Mobil­ité élec­trique, tran­si­tion énergé­tique des flottes, réduc­tion des émis­sions de gaz à effet de serre, per­for­mance et sobriété énergé­tique, lutte con­tre le réchauf­fe­ment cli­ma­tique… sont au cœur de la stratégie du groupe RATP pour con­tribuer à relever les grands défis cli­ma­tiques et énergé­tiques de demain. Le point avec Sophie Mazoué, respon­s­able du développe­ment durable du groupe RATP.

Comment appréhendez-vous la question de la neutralité carbone et, dans ce cadre, quelles sont les grandes lignes de votre stratégie en la matière ? 

Comme le souligne le rap­port du GIEC, le cli­mat représente un enjeu cru­cial et il nous faut attein­dre dès 2050 la neu­tral­ité car­bone. Les trans­for­ma­tions à men­er sont majeures, alors que cha­cun doit se mobilis­er à son niveau : l’État, les col­lec­tiv­ités ter­ri­to­ri­ales, les entre­pris­es et les citoyens.
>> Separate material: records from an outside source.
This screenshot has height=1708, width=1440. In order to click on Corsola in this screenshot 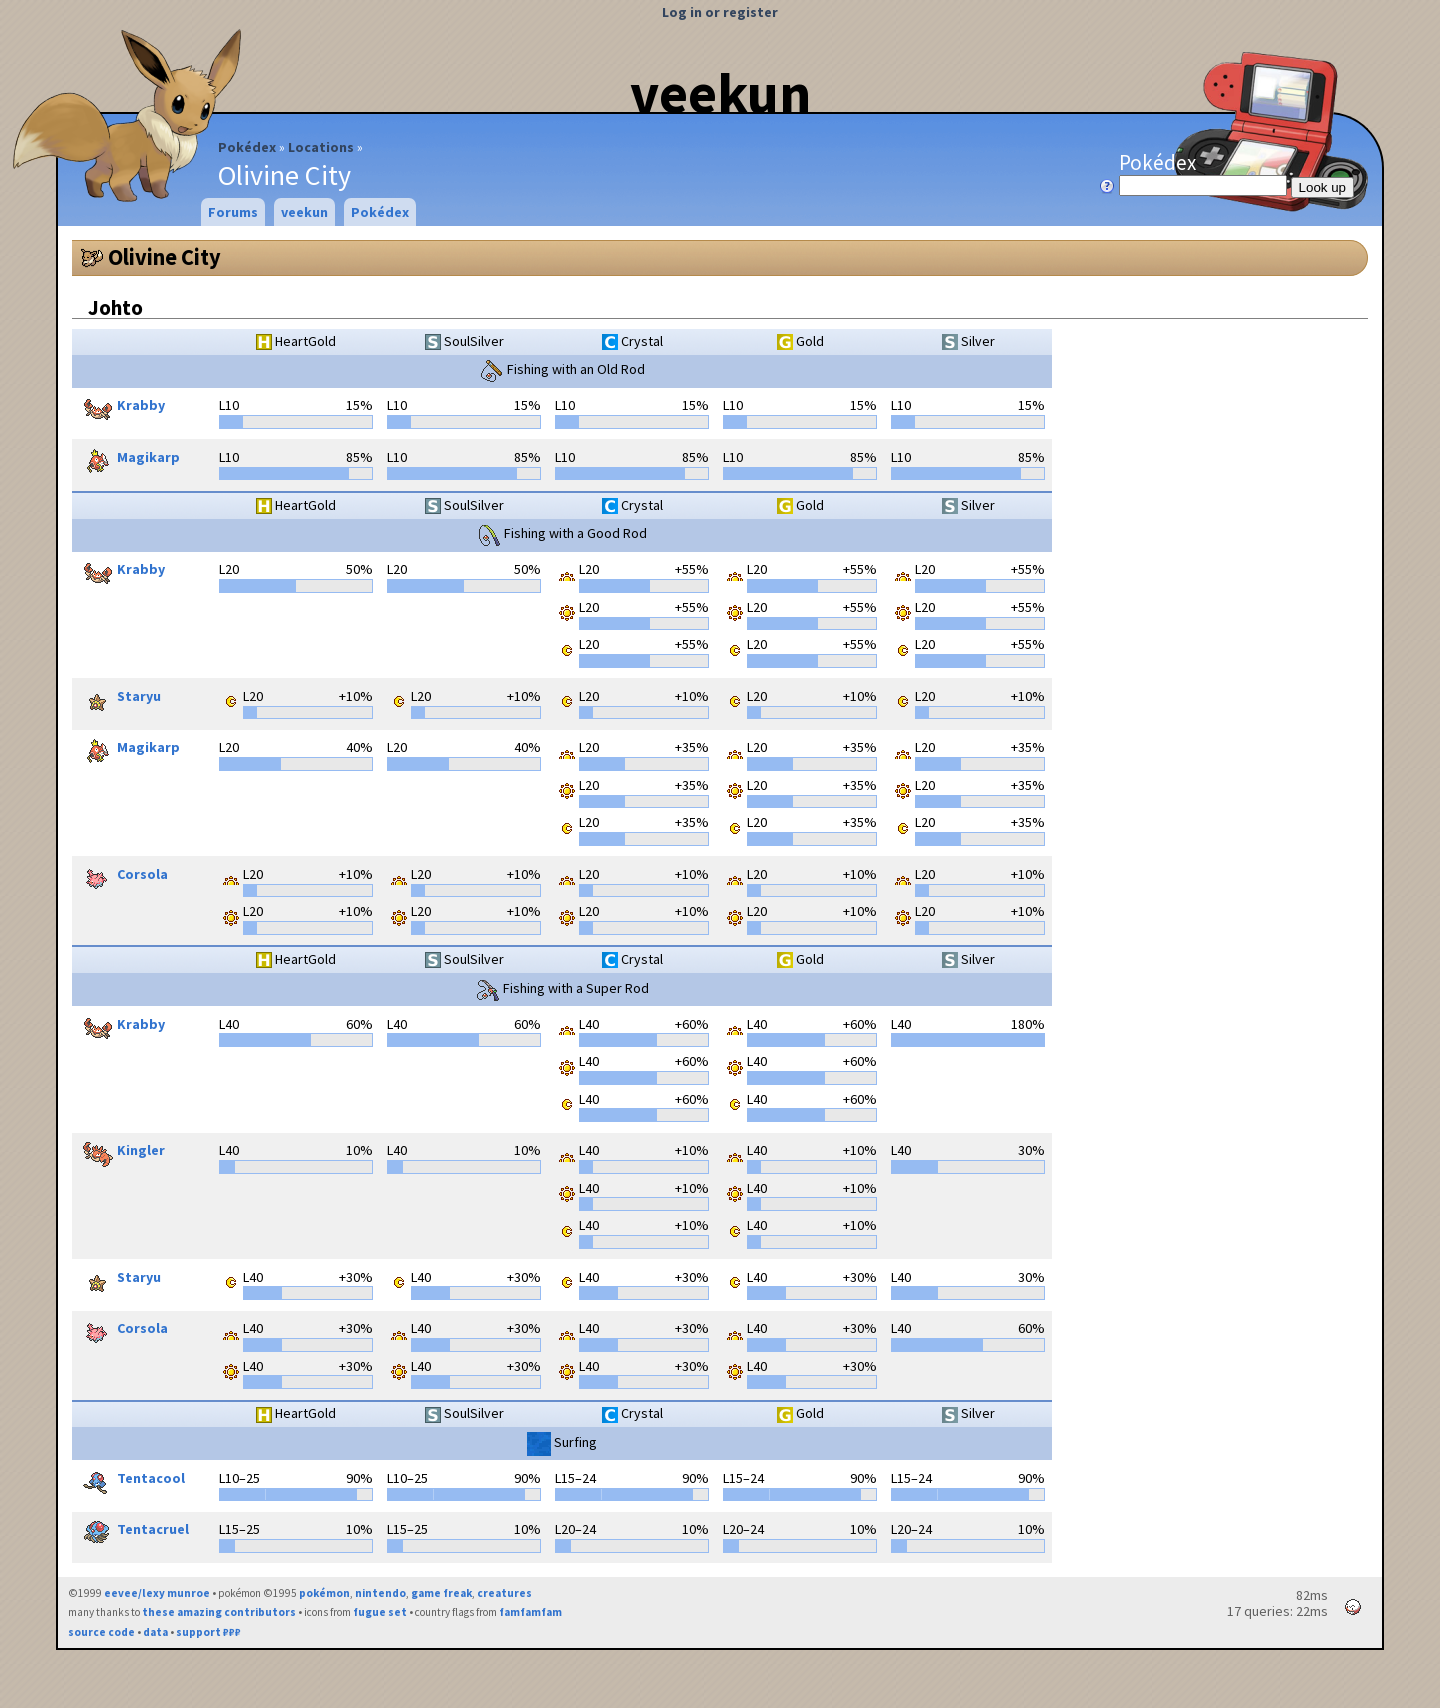, I will do `click(122, 876)`.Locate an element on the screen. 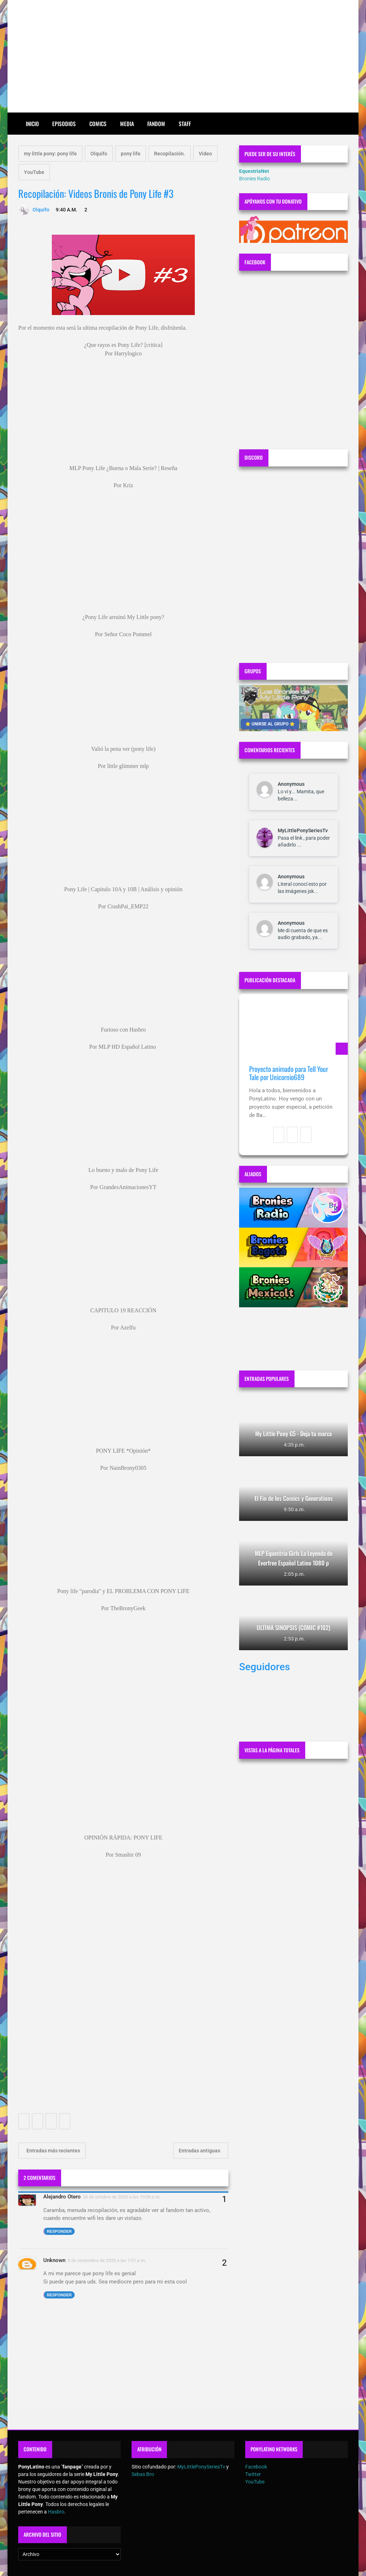 This screenshot has width=366, height=2576. Facebook is located at coordinates (256, 2467).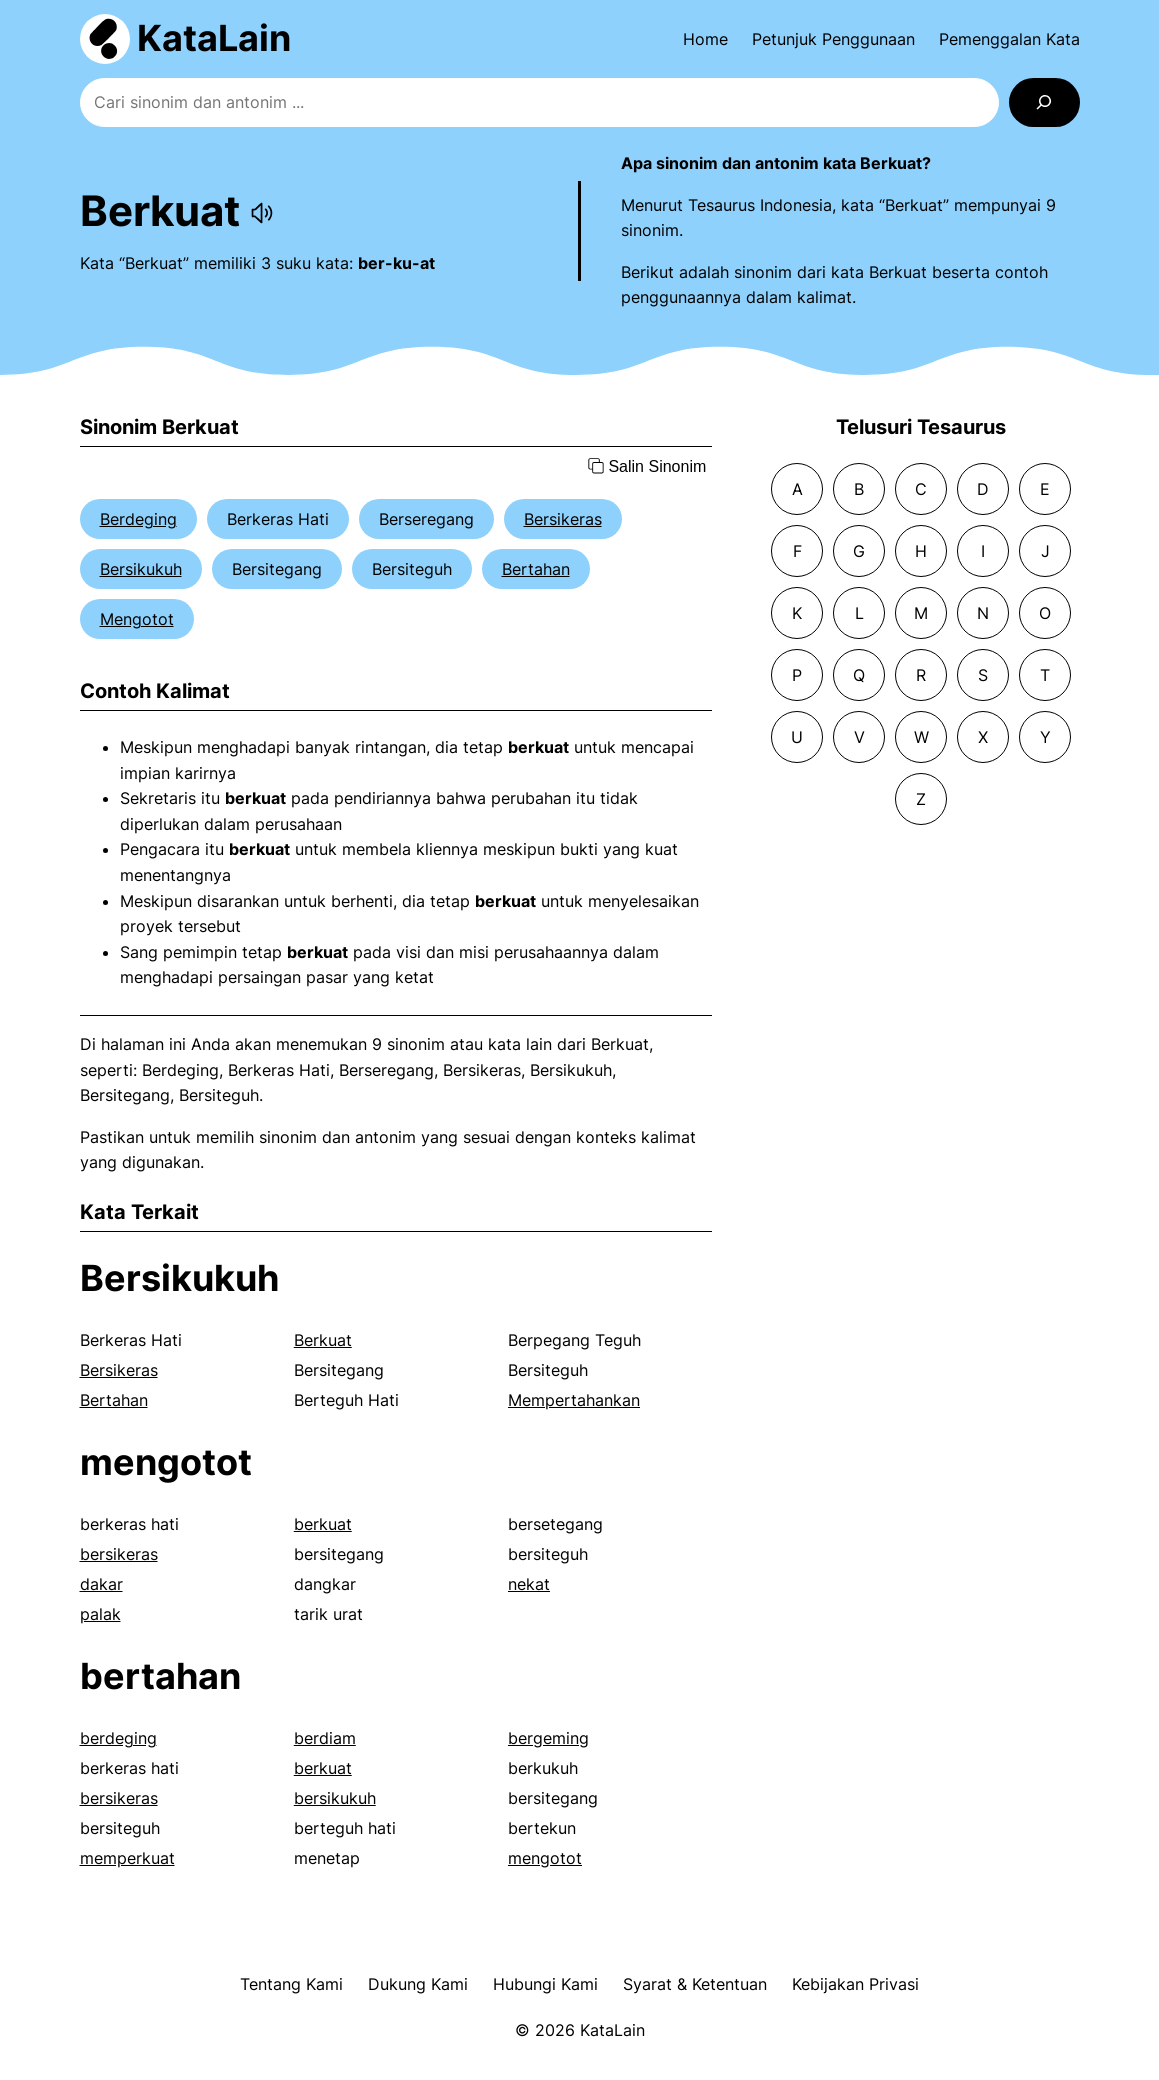 This screenshot has width=1159, height=2080. Describe the element at coordinates (118, 1738) in the screenshot. I see `berdeging` at that location. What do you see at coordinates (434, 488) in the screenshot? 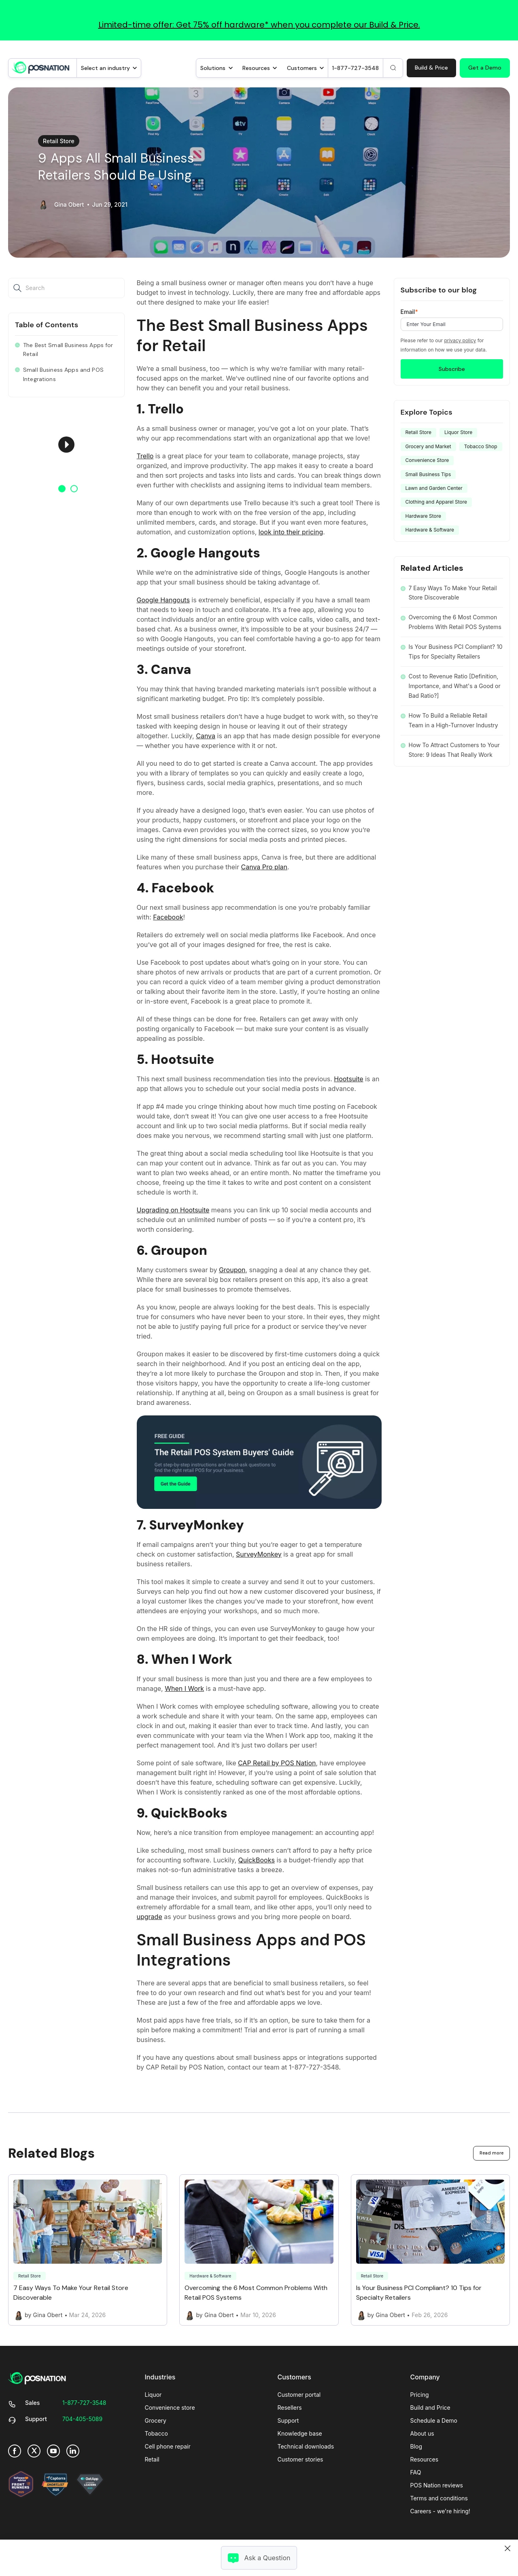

C’est dans ce cadre que le groupe RATP a pris de nom­breux engage­ments en faveur de la neu­tral­ité car­bone. Nous sommes avant tout un Groupe au ser­vice de la ville, et de par notre ADN, nous sommes en pre­mière ligne dans la lutte con­tre le change­ment cli­ma­tique. En effet, à l’échelle de la planète, les émis­sions de gaz à effet de serre des villes représen­tent 70 % des émis­sions de la planète. Et le trans­port est la pre­mière cause de ces émis­sions en France. 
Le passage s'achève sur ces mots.